WORK TASK — Please print the entries below exactly, from the line with "Services team, in roles ranging from Customer" through the line with "ensure that we are solving the right problems", including both of those lines and leaving out all others.

EXTRACTED MATERIAL —
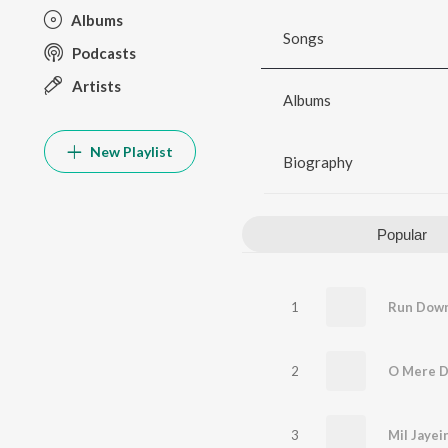
Albums
Songs
Podcasts
Artists
Albums
New Playlist
Biography
Popular
1
2
O Mere D
3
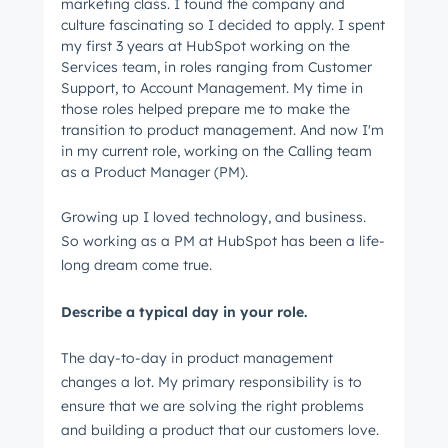
marketing class. I found the company and
culture fascinating so I decided to apply. I spent
my first 3 years at HubSpot working on the
Services team, in roles ranging from Customer
Support, to Account Management. My time in
those roles helped prepare me to make the
transition to product management. And now I'm
in my current role, working on the Calling team
as a Product Manager (PM).
Growing up I loved technology, and business.
So working as a PM at HubSpot has been a life-
long dream come true.
Describe a typical day in your role.
The day-to-day in product management
changes a lot. My primary responsibility is to
ensure that we are solving the right problems
and building a product that our customers love.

SOLUTION —
Services team, in roles ranging from Customer
Support, to Account Management. My time in
those roles helped prepare me to make the
transition to product management. And now I'm
in my current role, working on the Calling team
as a Product Manager (PM).
Growing up I loved technology, and business.
So working as a PM at HubSpot has been a life-
long dream come true.
Describe a typical day in your role.
The day-to-day in product management
changes a lot. My primary responsibility is to
ensure that we are solving the right problems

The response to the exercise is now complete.